Gertrude Hayden continued to live at 364 Marlborough during the 1910-1911 winter season, but moved thereafter to The Holland at 50 Commonwealth.
364 Marlborough was not listed in the 1912 and 1913 Blue Books.
By the 1913-1914 winter season, 364 Marlborough was the home of Arthur Hazard Dakin, a lawyer, and his wife, Emma Frances (Sahler) Dakin. They also maintained a home in Amherst which previously had been their primary residence. He was the assessed owner of 364 Marlborough from 1913 through 1917 and is shown as the owner on the 1917 Bromley map.
They continued to live at 364 Marlborough in 1917, after which they made their home in Amherst.
During the 1919-1920 winter season, 364 Marlborough was the home of Lt. Colonel D’Arcy Hemsworth Kay and his wife, Jane Heartt (Cragin) Kay. He was an officer in the British Army.

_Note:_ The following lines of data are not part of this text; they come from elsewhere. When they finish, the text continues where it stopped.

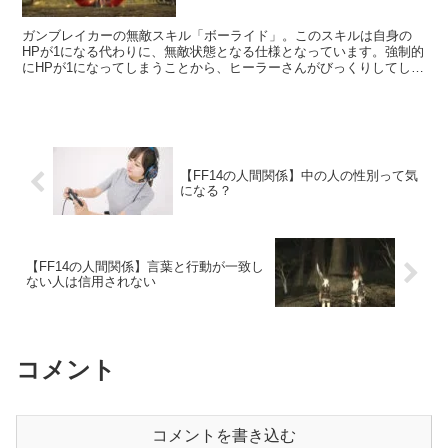
ガンブレイカーの無敵スキル「ボーライド」。このスキルは自身の
HPが1になる代わりに、無敵状態となる仕様となっています。強制的
にHPが1になってしまうことから、ヒーラーさんがびっくりしてしま
うなんてことも。そして時々これを暴発させてしまうことがありまし
て・・・。
【FF14の人間関係】中の人の性別って気
になる？
【FF14の人間関係】言葉と行動が一致し
ない人は信用されない
コメント
コメントを書き込む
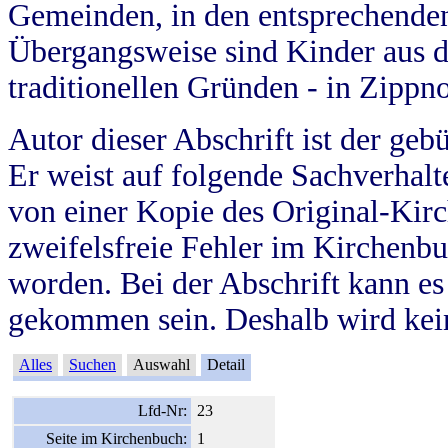
Gemeinden, in den entsprechende
Übergangsweise sind Kinder aus 
traditionellen Gründen - in Zippn
Autor dieser Abschrift ist der geb
Er weist auf folgende Sachverhalte
von einer Kopie des Original-Kirc
zweifelsfreie Fehler im Kirchenbuc
worden. Bei der Abschrift kann e
gekommen sein. Deshalb wird kein
Alles
Suchen
Auswahl
Detail
Lfd-Nr:
23
Seite im Kirchenbuch:
1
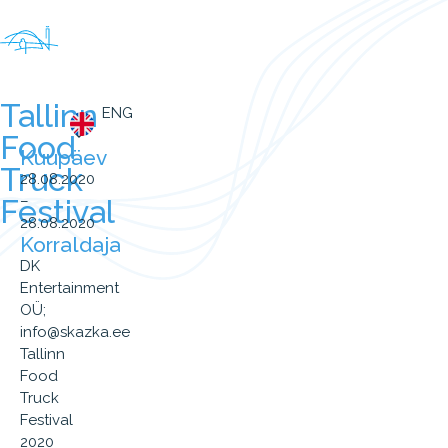
Tallinn
ENG
Food
Kuupäev
Truck
28.08.2020
–
Festival
28.08.2020
Korraldaja
DK
Entertainment
OÜ;
info@skazka.ee
Tallinn
Food
Truck
Festival
2020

During the 1920-1921 winter season, 364 Marlborough was the home of George Dotson Haskell and his wife, Blanche (Valentine) Haskell. They previously had lived in Concord. They also maintained a home in Marblehead.
George Haskell was a glove manufacturer in 1920. By 1925, he was president of the Bausch Machine Tool Company in Springfield.
By the 1921-1922 season, they had moved to 14 Gloucester.
By 1922, 364 Marlborough was the fraternity house of Boston University’s Sigma Alpha Epsilon fraternity. It continued to be located there in 1924.
During the 1924-1925 winter season, 364 Marlborough was the home of Mrs. Annie Jane (Trimble) Varney, the widow of John R. Varney, who probably operated it as a lodging house. She previously had lived at 272 Newbury. She moved in 1925 to 221 Newbury.
By the 1925-1926 winter season, 364 Marlborough was the home of Mrs. Anna Louisa (Austin) Walters, the widow of William Walters, and her sister, Mrs. Blanche (Austin) Wharton, the widow of George Wharton. They had lived together in Long Beach, California, in 1920, and then in New York. They operated 364 Marlborough as a lodging house.
Anna Walters and Blanche Wharton continued to live at 364 Marlborough in 1941, but moved thereafter to 391 Marlborough.
By 1942, 364 Marlborough was owned by George Emules LeTendre and his wife, Rose (Sylva) LeTendre, who operated it as a lodging house. George LeTendre et al were the assessed owners in 1942 and 1943. The LeTendres lived at 336 Commonwealth, where they also operated a lodging house. They also operated lodging houses at 395 Marlborough from about 1941 to 1946, at 338 Marlborough in 1943 and 1944, and at 365 Marlborough in 1945 and 1936.
365 Marlborough changed hands, remaining a lodging house. The assessed owners were Harry Stultz et al in 1944 and 1945, Albert A. Scanlan in 1946, Frank H. McKenzie in 1947, John P. McKenzie in 1948, Lucile T. Norris in 1949, Anna MacLean in 1950, and Evelyn Hornsey from 1951 through 1955, and possibly later.
By 1959, 364 Marlborough was owned by Francis Aifer. In February of 1959, Francis Aifer filed for (and subsequently received) permission to convert the property from a lodging house into ten apartments.
The property changed hands, including going through foreclosure, and in December of 1983 was purchased by Peter G. Boghossian, trustee of the Petry Realty Trust.
In November of 1986, he converted the property into ten condominium units, the 364 Marlborough Street Condominium.